The nurse was a beefy Hispanic kid with a weirdly Canadian accent who went by Tex. Probably he’d used childhood TV to get away from sounding like his parents and had somehow ended up with this. I found myself observing this bullshit and hating myself for it at the same time, then thinking deeper into it, just so I could get a millisecond of mental rest from thinking about Kylie and where she was. Who she was with. And how little I really knew about the Ragman, other than that he’d certainly kill Kylie if I told the cops about his existence.
I gestured the nurse back to his post, getting up to make room for Ellen in the deep leather chair where I’d sunk, trying to look more shocked and more clueless than I was.

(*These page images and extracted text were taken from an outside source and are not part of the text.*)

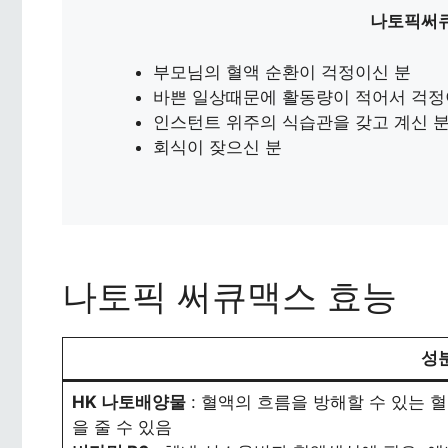
나토픽써큐
부모님의 혈액 순환이 걱정이신 분
바쁜 일상때문에 활동량이 적어서 걱정
인스턴트 위주의 식습관을 갖고 계신 
회식이 잦으신 분
나토픽 써큐맥스 효능
성분
HK 나토배양물
: 혈액의 흐름을 방해할 수 있는 
을 줄 수 있음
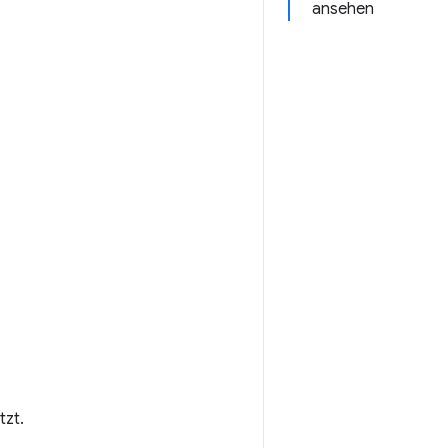
ansehen
tzt.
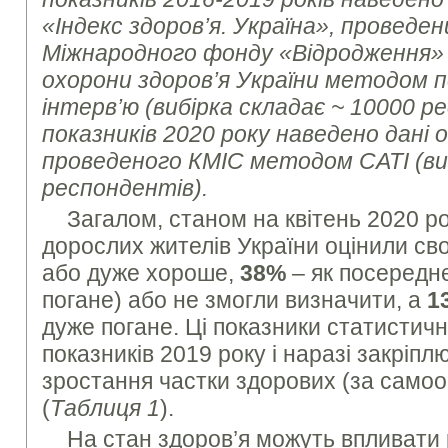
«Індекс здоров’я. Україна», проведе
Міжнародного фонду «Відродження»
охорони здоров’я України методом 
інтерв’ю (вибірка складає
~ 10000
ре
показників 2020 року наведено дані
проведеного КМІС методом
CATI
(в
респондентів).
Загалом, станом на квітень 2020 р
дорослих жителів України оцінили св
або дуже хороше,
38%
– як посереднє
погане) або не змогли визначити, а
1
дуже погане. Ці показники статистичн
показників 2019 року і наразі закріп
зростання частки здорових (за самоо
(
Таблиця 1
).
На стан здоров’я можуть впливати 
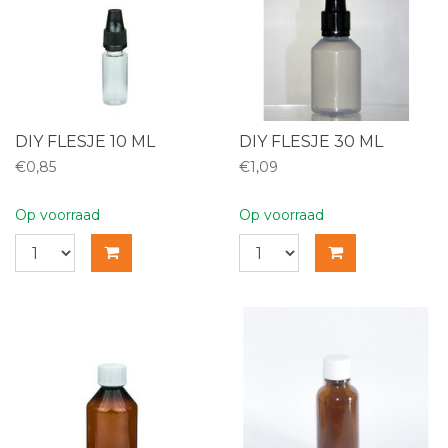
DIY FLESJE 10 ML
DIY FLESJE 30 ML
€0,85
€1,09
Op voorraad
Op voorraad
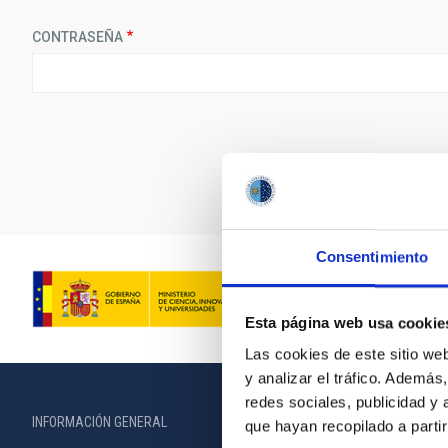
CONTRASEÑA
Consentimiento
Esta página web usa cookie
Las cookies de este sitio we
y analizar el tráfico. Ademá
redes sociales, publicidad y
INFORMACIÓN GENERAL
INFORMACIÓN 
que hayan recopilado a parti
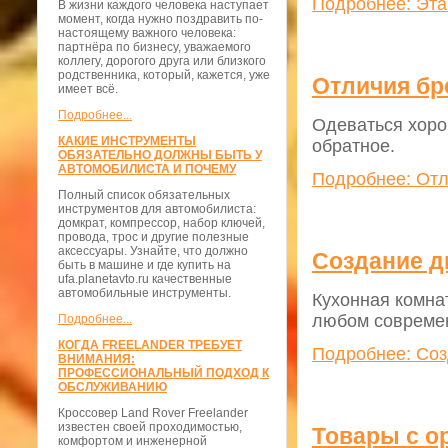
Подробнее: Эта
В жизни каждого человека наступает
момент, когда нужно поздравить по-
настоящему важного человека:
партнёра по бизнесу, уважаемого
коллегу, дорогого друга или близкого
родственника, который, кажется, уже
Отличия бр
имеет всё.
Подробнее...
Одеваться хоро
КАКИЕ ИНСТРУМЕНТЫ
обратное.
ОБЯЗАТЕЛЬНО ДОЛЖНЫ БЫТЬ У
АВТОМОБИЛИСТА И ПОЧЕМУ
Подробнее: Отл
Полный список обязательных
инструментов для автомобилиста:
домкрат, компрессор, набор ключей,
провода, трос и другие полезные
аксессуары. Узнайте, что должно
Создание д
быть в машине и где купить на
ufa.planetavto.ru качественные
автомобильные инструменты.
Кухонная комна
любом совреме
Подробнее...
КОГДА FREELANDER ТРЕБУЕТ
Подробнее: Соз
ВНИМАНИЯ:
ПРОФЕССИОНАЛЬНЫЙ ПОДХОД К
ОБСЛУЖИВАНИЮ
Кроссовер Land Rover Freelander
известен своей проходимостью,
Товары с о
комфортом и инженерной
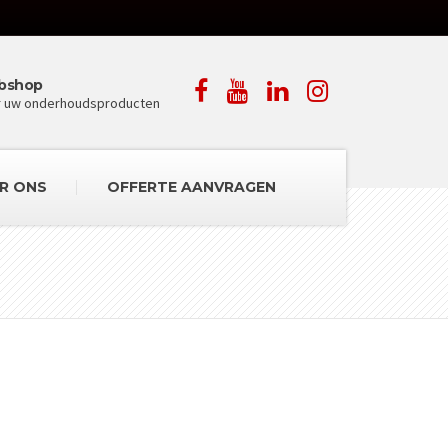
bshop
r uw onderhoudsproducten
R ONS
OFFERTE AANVRAGEN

Ellen’s hair was tied back and her face was pale and streaked with makeup she hadn’t washed off. It looked like scraps of greasepaint on a soldier’s corpse.
It had taken about four seconds of talking to Whittal to remember again why Keith had sounded so shit-scared of her and why I’d felt the same on my visit to the precinct.
“We can’t assume anyone has her, not exactly yet,” Detective Whittal repeated, for Ellen’s benefit.
“Someone does,” Ellen said. “She would never do this. She would have called hours ago, texted, done something. We looked all night. All night.”
“She doesn’t have her phone,” I said. The phone had been deposited in a garbage can two blocks away from tinsley, wrapped in a sandwich bag that reeked vaguely of chorizo sausage. The cops had brought it up to me this morning, asked me if I remembered Kylie having it on her as she left the store last night. I didn’t, but felt sick looking at the touchscreen slicked with grease, glad they hadn’t shown this artifact to Ellen. I could easily picture it in the Ragman’s gloved hands as he ate a sausage on a bun in his van, waiting for Kylie to walk the necessary number of steps away from the store for him to come in with his needles and grasping arm.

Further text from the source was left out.